Don't forget to enter for your chance to win 26 e-books and $100 Amazon GC.
If you leave a comment here and tell me about your most romantic Christmas or the destination you think would be most romantic you can win a copy of Hearts Afire and a $5 Amazon GC.
My first indie book has now been out in the big wide world 22 months. I guess that makes that book a toddler. It certainly has fallen over and scraped it's knees along the way, more than once. I suspect it's also resentful when I give it's younger siblings my time but that may be another post.
When I had my daughter (back in the day!) I joined a mother's group. They were like a support group for me. They got me out of the house and I could talk about my daughter and the trials of motherhood without boring my friends, who for the most part didn't yet have children. (Ok I'm sure I did still bore them but hopefully a little less than I would have and as they largely went on to have their own kids I must not have scared them off the idea!)
Anyway, when I released my first novel I did a similar thing. I found groups of people online who wrote what I wrote, or reviewed what I wrote and started to build a lovely network of people around me with whom I could discuss writing and books and writing comedy and writing chicklit and writing contemporary romance.
If you follow my blog at all you'll probably see that I've done cover reveals, interviews and guest posts from lots of wonderful authors. I've been involved in group promotions and give-aways as well.
Lots of these people have reciprocated and hosted me or retweeted my sale days, new releases etc,
So every so often (it'll be like totally random) I'm going to just alert you to the books of some of these people.

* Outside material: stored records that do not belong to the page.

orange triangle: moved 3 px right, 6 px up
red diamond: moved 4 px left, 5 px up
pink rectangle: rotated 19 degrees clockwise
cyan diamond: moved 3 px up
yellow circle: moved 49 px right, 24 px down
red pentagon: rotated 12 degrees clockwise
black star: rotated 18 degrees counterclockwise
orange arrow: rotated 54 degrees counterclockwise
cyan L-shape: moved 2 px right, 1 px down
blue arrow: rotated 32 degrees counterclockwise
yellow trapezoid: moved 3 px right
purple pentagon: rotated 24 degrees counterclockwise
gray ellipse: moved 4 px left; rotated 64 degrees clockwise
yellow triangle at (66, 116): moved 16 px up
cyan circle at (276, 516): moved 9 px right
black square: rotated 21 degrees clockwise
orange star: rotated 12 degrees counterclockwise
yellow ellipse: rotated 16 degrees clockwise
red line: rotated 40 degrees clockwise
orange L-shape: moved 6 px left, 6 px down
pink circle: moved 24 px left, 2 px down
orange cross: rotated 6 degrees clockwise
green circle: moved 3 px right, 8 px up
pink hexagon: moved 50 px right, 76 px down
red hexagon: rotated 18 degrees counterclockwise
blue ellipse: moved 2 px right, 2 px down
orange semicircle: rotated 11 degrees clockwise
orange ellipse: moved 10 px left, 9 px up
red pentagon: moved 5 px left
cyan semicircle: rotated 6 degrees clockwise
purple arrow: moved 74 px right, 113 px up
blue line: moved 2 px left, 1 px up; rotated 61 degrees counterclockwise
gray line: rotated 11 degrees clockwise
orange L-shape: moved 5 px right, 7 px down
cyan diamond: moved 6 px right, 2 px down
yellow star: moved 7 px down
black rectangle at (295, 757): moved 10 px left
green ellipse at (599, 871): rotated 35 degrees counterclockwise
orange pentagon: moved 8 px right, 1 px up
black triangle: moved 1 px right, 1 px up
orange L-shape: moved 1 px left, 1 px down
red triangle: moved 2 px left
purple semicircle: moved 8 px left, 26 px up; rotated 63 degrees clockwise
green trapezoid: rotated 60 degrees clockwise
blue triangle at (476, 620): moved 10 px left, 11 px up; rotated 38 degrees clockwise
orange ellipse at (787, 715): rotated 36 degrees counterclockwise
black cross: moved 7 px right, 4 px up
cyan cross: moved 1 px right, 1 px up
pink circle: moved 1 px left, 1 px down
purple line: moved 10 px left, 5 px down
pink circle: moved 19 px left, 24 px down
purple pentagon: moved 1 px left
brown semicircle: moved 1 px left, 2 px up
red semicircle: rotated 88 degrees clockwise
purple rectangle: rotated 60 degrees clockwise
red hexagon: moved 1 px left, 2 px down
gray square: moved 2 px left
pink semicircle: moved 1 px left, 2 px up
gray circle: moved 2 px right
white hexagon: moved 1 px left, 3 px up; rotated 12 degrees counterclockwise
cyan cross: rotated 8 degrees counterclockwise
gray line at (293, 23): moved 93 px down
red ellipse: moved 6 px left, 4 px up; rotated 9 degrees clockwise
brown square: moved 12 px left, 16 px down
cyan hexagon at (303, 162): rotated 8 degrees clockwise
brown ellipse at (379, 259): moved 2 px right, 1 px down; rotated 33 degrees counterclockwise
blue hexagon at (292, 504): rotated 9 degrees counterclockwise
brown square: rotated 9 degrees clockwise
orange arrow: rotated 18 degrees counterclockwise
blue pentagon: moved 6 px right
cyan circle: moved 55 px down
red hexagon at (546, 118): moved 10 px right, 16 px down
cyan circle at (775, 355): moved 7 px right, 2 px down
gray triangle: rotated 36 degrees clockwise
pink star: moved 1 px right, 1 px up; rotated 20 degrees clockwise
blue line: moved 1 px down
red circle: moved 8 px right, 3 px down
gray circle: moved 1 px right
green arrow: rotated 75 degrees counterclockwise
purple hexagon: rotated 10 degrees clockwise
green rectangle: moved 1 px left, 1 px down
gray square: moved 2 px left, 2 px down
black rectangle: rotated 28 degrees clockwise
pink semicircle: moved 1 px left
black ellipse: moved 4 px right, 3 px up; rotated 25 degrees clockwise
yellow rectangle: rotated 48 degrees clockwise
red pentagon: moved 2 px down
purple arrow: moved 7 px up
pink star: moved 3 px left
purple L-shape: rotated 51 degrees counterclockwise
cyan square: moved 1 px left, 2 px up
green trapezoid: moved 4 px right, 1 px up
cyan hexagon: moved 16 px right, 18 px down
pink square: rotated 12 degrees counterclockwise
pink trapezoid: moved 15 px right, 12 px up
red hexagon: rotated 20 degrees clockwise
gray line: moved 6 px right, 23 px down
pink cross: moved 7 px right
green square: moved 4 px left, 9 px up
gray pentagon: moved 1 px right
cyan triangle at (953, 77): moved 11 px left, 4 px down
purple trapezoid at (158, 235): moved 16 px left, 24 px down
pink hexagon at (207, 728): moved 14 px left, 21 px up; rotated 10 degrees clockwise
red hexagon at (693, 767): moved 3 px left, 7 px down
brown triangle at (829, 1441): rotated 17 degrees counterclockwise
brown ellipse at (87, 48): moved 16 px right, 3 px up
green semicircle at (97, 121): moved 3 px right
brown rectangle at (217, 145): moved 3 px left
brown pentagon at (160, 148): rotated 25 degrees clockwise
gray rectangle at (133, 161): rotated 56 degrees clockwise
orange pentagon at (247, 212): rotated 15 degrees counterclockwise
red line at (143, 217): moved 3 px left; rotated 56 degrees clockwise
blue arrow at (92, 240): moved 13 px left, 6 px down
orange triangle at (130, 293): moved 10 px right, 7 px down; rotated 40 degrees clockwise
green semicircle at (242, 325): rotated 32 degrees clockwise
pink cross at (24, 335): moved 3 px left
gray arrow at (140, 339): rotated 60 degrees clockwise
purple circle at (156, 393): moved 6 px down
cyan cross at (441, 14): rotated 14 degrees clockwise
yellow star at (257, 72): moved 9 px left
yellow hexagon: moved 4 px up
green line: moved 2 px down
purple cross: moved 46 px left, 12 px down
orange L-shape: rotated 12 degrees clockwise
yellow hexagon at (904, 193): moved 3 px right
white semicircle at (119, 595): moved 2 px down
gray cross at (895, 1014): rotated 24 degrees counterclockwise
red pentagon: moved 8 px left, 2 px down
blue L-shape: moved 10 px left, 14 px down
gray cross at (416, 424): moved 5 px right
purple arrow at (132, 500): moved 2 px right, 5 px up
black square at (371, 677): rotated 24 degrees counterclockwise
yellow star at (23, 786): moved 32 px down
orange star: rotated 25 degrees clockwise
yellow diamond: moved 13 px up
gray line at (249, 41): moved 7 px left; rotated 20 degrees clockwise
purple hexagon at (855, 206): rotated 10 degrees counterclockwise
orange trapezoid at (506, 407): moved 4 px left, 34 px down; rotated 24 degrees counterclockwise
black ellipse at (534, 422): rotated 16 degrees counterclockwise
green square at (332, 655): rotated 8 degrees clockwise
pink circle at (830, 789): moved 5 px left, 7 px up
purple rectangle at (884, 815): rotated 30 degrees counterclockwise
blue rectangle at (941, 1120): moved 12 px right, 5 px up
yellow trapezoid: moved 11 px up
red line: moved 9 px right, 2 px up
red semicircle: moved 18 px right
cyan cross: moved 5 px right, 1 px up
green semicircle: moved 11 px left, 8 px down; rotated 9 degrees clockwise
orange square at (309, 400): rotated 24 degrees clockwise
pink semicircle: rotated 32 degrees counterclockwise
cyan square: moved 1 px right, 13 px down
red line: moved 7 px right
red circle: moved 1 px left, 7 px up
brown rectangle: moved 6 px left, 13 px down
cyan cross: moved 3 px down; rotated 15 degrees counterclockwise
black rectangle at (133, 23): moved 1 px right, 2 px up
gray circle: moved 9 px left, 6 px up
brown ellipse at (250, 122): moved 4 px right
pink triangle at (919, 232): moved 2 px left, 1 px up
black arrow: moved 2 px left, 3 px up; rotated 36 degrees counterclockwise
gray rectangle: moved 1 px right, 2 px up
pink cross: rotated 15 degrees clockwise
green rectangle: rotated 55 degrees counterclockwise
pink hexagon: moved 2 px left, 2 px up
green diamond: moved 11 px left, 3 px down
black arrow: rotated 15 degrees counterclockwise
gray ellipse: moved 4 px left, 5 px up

I'll just pop a cover or two up here as suggestions of nice people who write books who might appreciate you downloading their book and having a read. They won't all be women's fiction but lots will be because that's who I write for and who I seem to mostly have connected with.
If you read and enjoy their books let me know - or even better - let them know. Authors love that!
It's a funny thing being a writer in the 21st century. You can still be the lonely, conflicted isolated person in a loft, wearing a beret, drinking red wine and feeling angst all alone. The difference is you no longer have to.
Thanks to the internet there is really no need for any writer to feel lonely. The opportunities to connect are almost boundless.
You can find readers, editors and cover designers all on the internet.
You can join discussion groups with other authors on Facebook that cover your genre, writing style or nationality. You can hop on twitter, follow other writers and getting chatting. There are author forums and loops. There are online critique groups. You can pitch to publishers and agents online sometimes as well.
There are so many ways to connect in fact that many authors have to unplug and lock themselves in that garret just to get any real writing done or to finish that project before the dreaded deadline.
One of the things I love about the internet is that it lets you stay connected with people years after you meet them. Today I'm meeting a friend for dinner I met at during a writing program back in 2008. Even though he lives interstate I've been able to follow his progress, buy his books and easily keep in touch thanks to the internet.
I have other friends from my writing group who no longer attend regularly due to work commitments. Thanks to the internet I can stay up to date with their journey as well and the same is true for people I've met at writing conferences.
What this creates is a community. It's nice to feel a part of a community (Sorry Margaret Thatcher but I believe in community!) It certainly makes the journey less lonely as you share your triumphs and failures with people who know what they feel like from first hand experience.